▶ [DATASET RECORDS]
---*---

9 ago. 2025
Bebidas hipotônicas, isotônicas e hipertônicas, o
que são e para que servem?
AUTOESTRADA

---*---

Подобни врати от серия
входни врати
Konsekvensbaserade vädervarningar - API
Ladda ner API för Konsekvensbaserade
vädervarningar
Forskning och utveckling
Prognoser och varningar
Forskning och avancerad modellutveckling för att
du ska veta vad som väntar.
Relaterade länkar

---*---

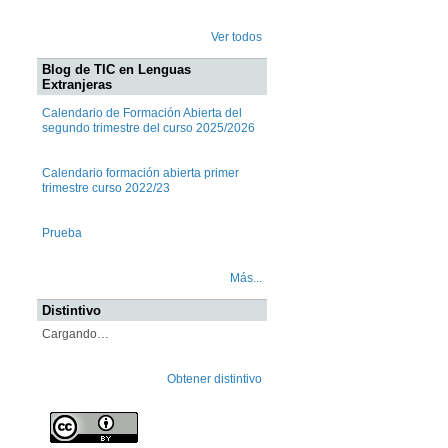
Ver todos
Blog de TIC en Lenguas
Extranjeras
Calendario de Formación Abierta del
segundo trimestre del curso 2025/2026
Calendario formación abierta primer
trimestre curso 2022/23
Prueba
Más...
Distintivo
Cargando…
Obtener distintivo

---*---

▶ [WHAT THE TASK ASKS]
If a line in the material contains "Forskning", show it.

▶ [EXERCISE SOLUTION]
Forskning och utveckling
Forskning och avancerad modellutveckling för att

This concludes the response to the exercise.